Work to complete
Transcribe the listing verbatim, please, with images dropped.

[Task inputs — start]

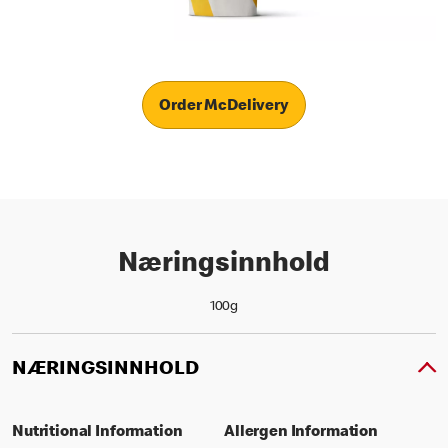
Order McDelivery
Næringsinnhold
100g
NÆRINGSINNHOLD
Nutritional Information
Allergen Information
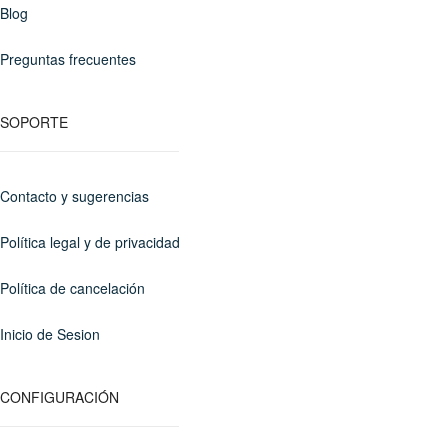
Blog
Preguntas frecuentes
SOPORTE
Contacto y sugerencias
Política legal y de privacidad
Política de cancelación
Inicio de Sesion
CONFIGURACIÓN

[Task inputs — finish]

Result of this exercise
Order McDelivery
Næringsinnhold
100g
NÆRINGSINNHOLD
Nutritional Information
Allergen Information
Blog
Preguntas frecuentes
SOPORTE
Contacto y sugerencias
Política legal y de privacidad
Política de cancelación
Inicio de Sesion
CONFIGURACIÓN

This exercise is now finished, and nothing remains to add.